King has 30 years of experience studying, writing and teaching about historical archaeology and Chesapeake history and culture. She began at St. Mary’s College as an associate professor in 2006 and received tenure in 2007. Her current research focus includes Indigenous history and colonialism in the Chesapeake region.

When she learned of her appointment, King said she was really surprised to have been chosen. “The Reeves Chair is a wonderful affirmation of the interdisciplinary work my students and I have been doing and that is really very meaningful to me, “ King said. “On a personal note, it really is an honor to serve in the Reeves Chair position because of the Reeves’ connection to St. Mary's County and Southern Maryland; the Reeves are well known for making the county a better place.”

King has held several leadership positions at St. Mary’s College including coordinator of the College's SlackWater Project; acting coordinator of the museum studies program; and chair of the department of anthropology and the recently combined departments of anthropology and sociology.

Her research is widely published and her book, “Archaeology, Narrative, and the Politics of the Past: The View from Southern Maryland,” received an Award of Merit from the American Association of State and Local History. 

King has also won numerous accolades including the J.C. Harrington Award from the Society for Historical Archaeology to recognize a lifetime of scholarly achievement. From 2003 until 2011, King served as an expert member on the Advisory Council on Historic Preservation, a federal agency that advises the president and Congress on matters of national historic preservation policy.

Of all her achievements, King readily points to her work with students and work to dissolve distrust between Indigenous communities and anthropologists in Maryland and Virginia, as her most important. The two often intertwine as she directly involves students in her archaeology work.

Francis Gray, Piscataway Conoy tribal chair wrote of King, “I can attest to the fact that Dr.
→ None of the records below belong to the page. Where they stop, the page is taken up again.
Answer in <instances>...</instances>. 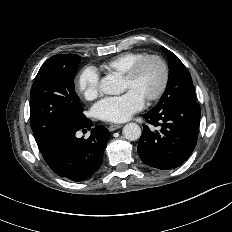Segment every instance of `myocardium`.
<instances>
[{
	"mask_svg": "<svg viewBox=\"0 0 232 232\" xmlns=\"http://www.w3.org/2000/svg\"><path fill=\"white\" fill-rule=\"evenodd\" d=\"M148 62L156 63L161 70V81L159 87L153 94L145 98L147 101H156L163 96L169 82V68L166 61L161 56L155 54H148L143 56L127 70V72L125 73V78L129 80H134L138 76L143 66Z\"/></svg>",
	"mask_w": 232,
	"mask_h": 232,
	"instance_id": "obj_1",
	"label": "myocardium"
}]
</instances>
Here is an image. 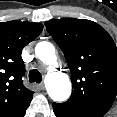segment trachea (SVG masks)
<instances>
[{"mask_svg":"<svg viewBox=\"0 0 117 117\" xmlns=\"http://www.w3.org/2000/svg\"><path fill=\"white\" fill-rule=\"evenodd\" d=\"M41 81H42V75L38 70L33 69L29 72V82L40 83Z\"/></svg>","mask_w":117,"mask_h":117,"instance_id":"obj_1","label":"trachea"}]
</instances>
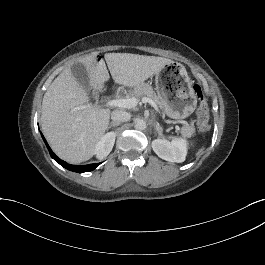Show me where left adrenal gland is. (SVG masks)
<instances>
[{
	"label": "left adrenal gland",
	"instance_id": "a2214340",
	"mask_svg": "<svg viewBox=\"0 0 265 265\" xmlns=\"http://www.w3.org/2000/svg\"><path fill=\"white\" fill-rule=\"evenodd\" d=\"M155 130L157 131L158 137L160 138L161 137L162 128L160 127L159 124L156 125Z\"/></svg>",
	"mask_w": 265,
	"mask_h": 265
}]
</instances>
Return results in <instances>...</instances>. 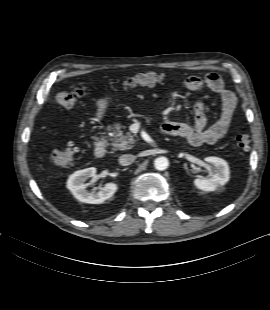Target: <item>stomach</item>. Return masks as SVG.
Returning <instances> with one entry per match:
<instances>
[{
	"label": "stomach",
	"instance_id": "1",
	"mask_svg": "<svg viewBox=\"0 0 270 310\" xmlns=\"http://www.w3.org/2000/svg\"><path fill=\"white\" fill-rule=\"evenodd\" d=\"M109 106V101L107 98H100L95 102L96 107V117L102 119Z\"/></svg>",
	"mask_w": 270,
	"mask_h": 310
}]
</instances>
Julie King has been, for many years, an instrumental force in substantiating our unwritten cultural history due to her tireless archaeological work throughout our tribal homelands.” 
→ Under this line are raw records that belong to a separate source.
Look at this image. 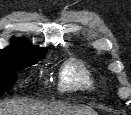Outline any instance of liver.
Returning a JSON list of instances; mask_svg holds the SVG:
<instances>
[{
    "mask_svg": "<svg viewBox=\"0 0 131 115\" xmlns=\"http://www.w3.org/2000/svg\"><path fill=\"white\" fill-rule=\"evenodd\" d=\"M0 115H97L89 107L42 104L26 99L0 102Z\"/></svg>",
    "mask_w": 131,
    "mask_h": 115,
    "instance_id": "obj_1",
    "label": "liver"
}]
</instances>
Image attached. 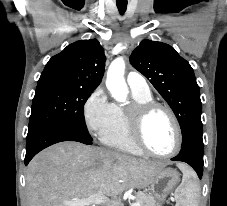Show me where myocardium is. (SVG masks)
<instances>
[{
    "instance_id": "f54148a6",
    "label": "myocardium",
    "mask_w": 227,
    "mask_h": 206,
    "mask_svg": "<svg viewBox=\"0 0 227 206\" xmlns=\"http://www.w3.org/2000/svg\"><path fill=\"white\" fill-rule=\"evenodd\" d=\"M158 110L163 111L168 115L174 125L176 132L175 147L167 154H159L152 151L145 142L144 133L146 123L149 117ZM126 116L131 140L141 152L156 158H169L179 152L183 140L182 130L176 115L169 107L153 100L147 102H133L126 110Z\"/></svg>"
}]
</instances>
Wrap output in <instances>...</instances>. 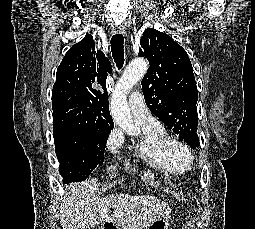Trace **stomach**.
Returning a JSON list of instances; mask_svg holds the SVG:
<instances>
[{
	"label": "stomach",
	"mask_w": 255,
	"mask_h": 229,
	"mask_svg": "<svg viewBox=\"0 0 255 229\" xmlns=\"http://www.w3.org/2000/svg\"><path fill=\"white\" fill-rule=\"evenodd\" d=\"M169 220H170L169 213L160 215L155 220H153L151 223L146 225L144 227V229H168ZM109 228H111V229H123L122 227L117 226L113 223L105 222V223L102 224L101 229H109Z\"/></svg>",
	"instance_id": "0dacf381"
}]
</instances>
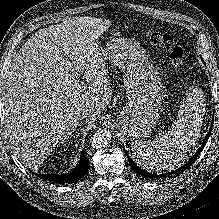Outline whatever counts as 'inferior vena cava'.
Masks as SVG:
<instances>
[{
    "instance_id": "inferior-vena-cava-1",
    "label": "inferior vena cava",
    "mask_w": 219,
    "mask_h": 219,
    "mask_svg": "<svg viewBox=\"0 0 219 219\" xmlns=\"http://www.w3.org/2000/svg\"><path fill=\"white\" fill-rule=\"evenodd\" d=\"M76 116L78 119L88 118L91 116V111L85 107L78 108Z\"/></svg>"
}]
</instances>
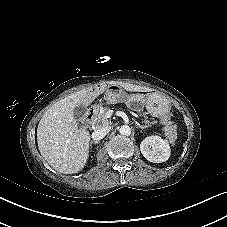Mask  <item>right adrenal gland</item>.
I'll return each instance as SVG.
<instances>
[{"label":"right adrenal gland","mask_w":227,"mask_h":227,"mask_svg":"<svg viewBox=\"0 0 227 227\" xmlns=\"http://www.w3.org/2000/svg\"><path fill=\"white\" fill-rule=\"evenodd\" d=\"M100 143L99 141H91V144H98Z\"/></svg>","instance_id":"1"}]
</instances>
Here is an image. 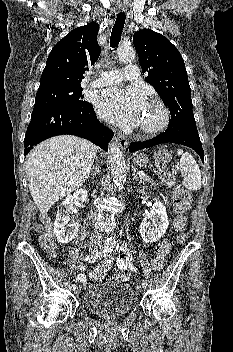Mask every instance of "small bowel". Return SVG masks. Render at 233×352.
Listing matches in <instances>:
<instances>
[{"label":"small bowel","instance_id":"1","mask_svg":"<svg viewBox=\"0 0 233 352\" xmlns=\"http://www.w3.org/2000/svg\"><path fill=\"white\" fill-rule=\"evenodd\" d=\"M116 264L121 270L136 273V268L133 264L132 257L126 245L121 246L120 256L117 258ZM78 269L79 271H81V273L76 276V281L82 285H85L87 280L86 275L83 273V271L85 270V266L83 264H80L78 266Z\"/></svg>","mask_w":233,"mask_h":352}]
</instances>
Elizabeth Charlebois, professor of English, explained in her nomination letter that King is “the real deal,” and that her work as teacher and scholar aligns with the mission and identity of the National Public Honors College. 

“The life-changing work that she does with our students affords them the opportunity to do truly extraordinary primary research that is embedded in our history and our landscape, " Charlebois said, adding that King has exemplified the College's Learning through Experiential and Applied Discovery (LEAD) initiative since its inception in 2018. 

In a letter of support for her former professor, Caitlin Hall ’22 wrote, “Dr. King’s pedagogy expanded my understanding of the interconnectedness of the past with the present and taught me how to critically view the landscape around me through field trips that demonstrated real-life applications to what we were learning in class.”

Charlebois said that while King’s discipline is anthropology with a specialization in archaeology, her research and teaching straddle the humanities, the social sciences and the hard sciences and that her teaching is interdisciplinary. 

The Reeves Chair is supported by an annual research stipend. King will be charged with delivering an annual campus lecture highlighting her scholarship within the humanities.